Der Verfassungsgerichtshof hat in seinem Erkenntnis vom 06.03.2014, U 2131/2012-13, zur nunmehr nicht mehr in Kraft befindlichen Bestimmung des vormaligen § 10 Abs. 5 AsylG 2005 - die aber im Wesentlichen wortgleich ist mit der Bestimmung § 9 Abs. 3 BVA-VG, die oben wiedergegeben ist - ausgeführt, dass eine Ausweisung (nunmehr Rückkehrentscheidung) nicht nur auf Dauer unzulässig erklärt werden kann, sondern, dass die Ausweisung auch für eine bestimmte Dauer für unzulässig erklärt werden kann.
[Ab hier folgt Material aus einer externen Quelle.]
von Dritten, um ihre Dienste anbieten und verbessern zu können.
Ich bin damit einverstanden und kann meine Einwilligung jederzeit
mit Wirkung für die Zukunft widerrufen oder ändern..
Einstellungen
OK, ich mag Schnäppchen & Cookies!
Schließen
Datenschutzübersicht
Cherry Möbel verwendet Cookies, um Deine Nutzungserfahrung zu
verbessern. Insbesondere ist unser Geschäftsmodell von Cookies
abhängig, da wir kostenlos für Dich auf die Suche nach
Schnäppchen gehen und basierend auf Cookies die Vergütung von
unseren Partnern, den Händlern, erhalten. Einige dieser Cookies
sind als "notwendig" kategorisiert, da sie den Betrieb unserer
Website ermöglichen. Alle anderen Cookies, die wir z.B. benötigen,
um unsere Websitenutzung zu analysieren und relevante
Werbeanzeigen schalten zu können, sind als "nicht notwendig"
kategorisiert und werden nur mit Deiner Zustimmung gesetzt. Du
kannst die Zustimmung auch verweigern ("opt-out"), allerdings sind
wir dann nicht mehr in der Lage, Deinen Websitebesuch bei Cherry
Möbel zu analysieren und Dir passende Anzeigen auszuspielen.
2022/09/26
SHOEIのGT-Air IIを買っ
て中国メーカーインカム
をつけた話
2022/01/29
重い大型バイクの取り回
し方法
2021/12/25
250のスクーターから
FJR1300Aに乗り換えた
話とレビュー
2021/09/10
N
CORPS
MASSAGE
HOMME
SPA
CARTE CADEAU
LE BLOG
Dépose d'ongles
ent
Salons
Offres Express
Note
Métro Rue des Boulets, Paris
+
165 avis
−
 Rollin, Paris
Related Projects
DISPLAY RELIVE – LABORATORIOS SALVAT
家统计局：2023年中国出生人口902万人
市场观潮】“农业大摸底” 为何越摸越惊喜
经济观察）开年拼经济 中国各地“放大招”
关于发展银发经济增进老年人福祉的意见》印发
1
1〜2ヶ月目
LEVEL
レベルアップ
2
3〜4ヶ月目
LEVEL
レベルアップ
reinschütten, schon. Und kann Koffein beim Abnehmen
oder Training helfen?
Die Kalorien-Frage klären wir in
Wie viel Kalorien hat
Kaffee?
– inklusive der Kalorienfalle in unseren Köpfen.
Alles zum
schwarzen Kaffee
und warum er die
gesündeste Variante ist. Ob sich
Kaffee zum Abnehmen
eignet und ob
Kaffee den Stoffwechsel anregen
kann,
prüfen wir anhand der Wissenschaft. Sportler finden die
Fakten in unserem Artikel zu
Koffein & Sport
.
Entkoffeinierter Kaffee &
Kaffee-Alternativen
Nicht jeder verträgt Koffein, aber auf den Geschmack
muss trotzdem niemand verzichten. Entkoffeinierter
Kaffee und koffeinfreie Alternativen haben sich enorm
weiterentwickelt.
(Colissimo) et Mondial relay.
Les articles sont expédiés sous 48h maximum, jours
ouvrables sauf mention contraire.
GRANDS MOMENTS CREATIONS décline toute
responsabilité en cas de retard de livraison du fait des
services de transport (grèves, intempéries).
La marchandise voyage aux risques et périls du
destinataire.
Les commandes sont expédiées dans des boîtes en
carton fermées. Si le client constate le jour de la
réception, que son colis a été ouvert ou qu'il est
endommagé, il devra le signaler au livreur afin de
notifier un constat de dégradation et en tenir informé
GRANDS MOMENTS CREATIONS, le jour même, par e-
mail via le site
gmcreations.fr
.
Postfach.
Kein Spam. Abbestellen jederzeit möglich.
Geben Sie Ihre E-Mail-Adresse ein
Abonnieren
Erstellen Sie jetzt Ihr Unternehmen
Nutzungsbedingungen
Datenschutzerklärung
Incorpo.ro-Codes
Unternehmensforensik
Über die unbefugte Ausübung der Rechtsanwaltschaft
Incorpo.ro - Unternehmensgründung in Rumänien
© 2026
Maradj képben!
Auf Grundlage dieser wegen der Wortgleichheit auch auf die neue Rechtslage übertragbaren Rechtsprechung kann daher davon ausgegangen werden, dass die Ausweisung der Beschwerdeführerin für eine bestimmte Dauer - nämlich jedenfalls bis zum Ablauf der vorläufigen Aufenthaltsberechtigung der Tochter und der Enkeltochter - für unzulässig erklärt werden kann. Nicht jedoch kann im gegenständlichen Fall im gegenwärtigen Entscheidungszeitpunkt bereits davon ausgegangen werden, dass im die Beschwerdeführerin betreffenden Verfahren die Rückkehrentscheidung auf Dauer unzulässig ist.
Gemäß der Übergangsbestimmung des § 75 Abs. 20 AsylG 2005 ist daher spruchgemäß das Verfahren zur Prüfung der Zulässigkeit einer Rückkehrentscheidung an das Bundesamt für Fremdenwesen und Asyl zurückzuverweisen. Dieser unter Spruchpunkt II. des Spruchteiles A ergangene Spruch des Bundesverwaltungsgerichtes tritt an die Stelle der in Spruchpunkt III. des angefochtenen Bescheides des Bundesasylamtes getroffenen Ausweisungsentscheidung.
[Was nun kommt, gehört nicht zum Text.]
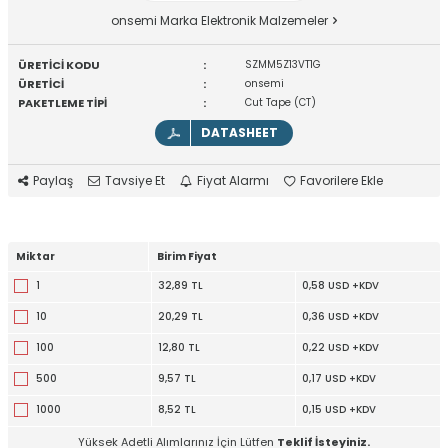
onsemi Marka Elektronik Malzemeler
ÜRETİCİ KODU
:
SZMM5Z13VT1G
ÜRETİCİ
:
onsemi
PAKETLEME TİPİ
:
Cut Tape (CT)
DATASHEET
Paylaş
Tavsiye Et
Fiyat Alarmı
Favorilere Ekle
Miktar
Birim Fiyat
1
32,89 TL
0,58 USD +KDV
10
20,29 TL
0,36 USD +KDV
100
12,80 TL
0,22 USD +KDV
500
9,57 TL
0,17 USD +KDV
1000
8,52 TL
0,15 USD +KDV
Yüksek Adetli Alımlarınız İçin Lütfen
Teklif İsteyiniz.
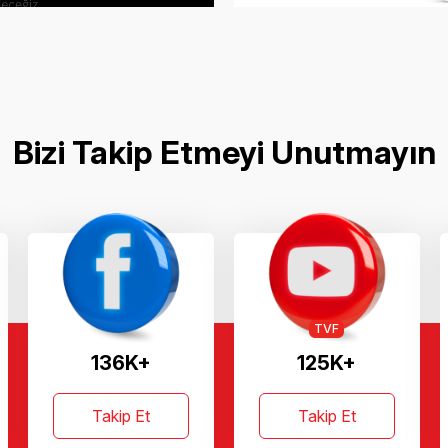
Bizi Takip Etmeyi Unutmayın
TVF
136K+
125K+
Takip Et
Takip Et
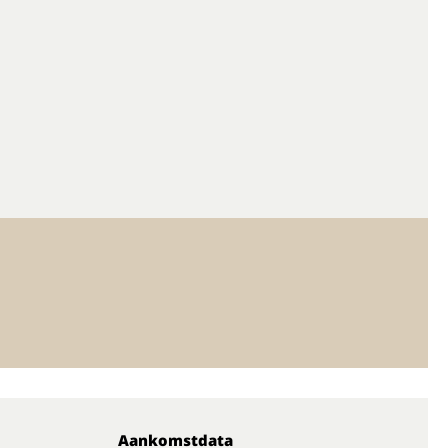
Aankomstdata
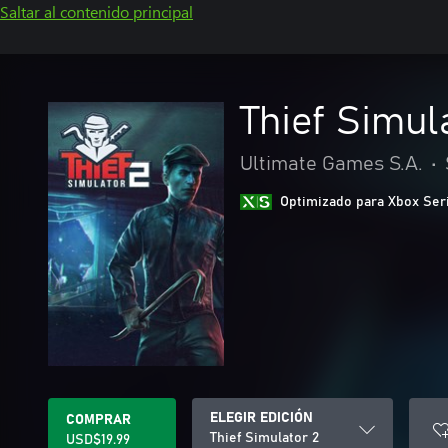
Saltar al contenido principal
Thief Simul
Ultimate Games S.A.
•
Optimizado para Xbox Ser
ELEGIR EDICIÓN
COMPRAR
Thief Simulator 2
USD$19.99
Zu Spruchteil B des Spruchpunkte II.) Unzulässigkeit der Revision:
Gemäß § 25a Abs. 1 VwGG hat das Verwaltungsgericht im Spruch seines Erkenntnisses oder Beschlusses auszusprechen, ob die Revision gemäß Art. 133 Abs. 4 B-VG zulässig ist. Der Ausspruch ist kurz zu begründen.
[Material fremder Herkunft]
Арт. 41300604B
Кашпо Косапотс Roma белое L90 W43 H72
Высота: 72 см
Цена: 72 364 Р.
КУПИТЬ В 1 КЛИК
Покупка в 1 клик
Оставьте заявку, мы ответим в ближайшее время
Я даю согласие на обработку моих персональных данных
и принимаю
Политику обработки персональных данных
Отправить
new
Weder weicht die gegenständliche Entscheidung von der bisherigen, oben zitierten Rechtsprechung des Verwaltungsgerichtshofes, des Verfassungsgerichtshofes und des EGMR zu Fragen des Asyls, zur Überschreitung der Eingriffsschwelle des Art. 3 EMRK und zu Fragen des Art. 8 EMRK ab, noch fehlt es an einer Rechtsprechung; weiters ist die vorliegende Rechtsprechung des Verwaltungsgerichtshofes auch nicht als uneinheitlich zu beurteilen. Auch liegen keine sonstigen Hinweise auf eine grundsätzliche Bedeutung der zu lösenden Rechtsfragen vor; konkrete Rechtsfragen grundsätzlicher Bedeutung sind weder in der gegenständlichen Beschwerde vorgebracht worden noch im Verfahren vor dem Bundesverwaltungsgericht hervorgekommen. Das Bundesverwaltungsgericht konnte sich bei allen erheblichen Rechtsfragen auf eine in der Begründung zitierte Rechtsprechung des Verwaltungsgerichtshofes, des Verfassungsgerichtshofes und des EGMR bzw. auf eine ohnehin klare Rechtslage stützen. Die maßgebliche Rechtsprechung wurde bei den Erwägungen zu den einzelnen Spruchpunkten wiedergegeben. Insoweit die in der rechtlichen Beurteilung angeführte Judikatur des Verwaltungsgerichtshofes und des Verfassungsgerichtshofes zu früheren Rechtslagen ergangen ist, sie ist nach Ansicht des Bundesverwaltungsgerichtes auf die inhaltlich meist völlig gleichlautenden Bestimmungen der nunmehr geltenden Rechtslage unverändert übertragbar.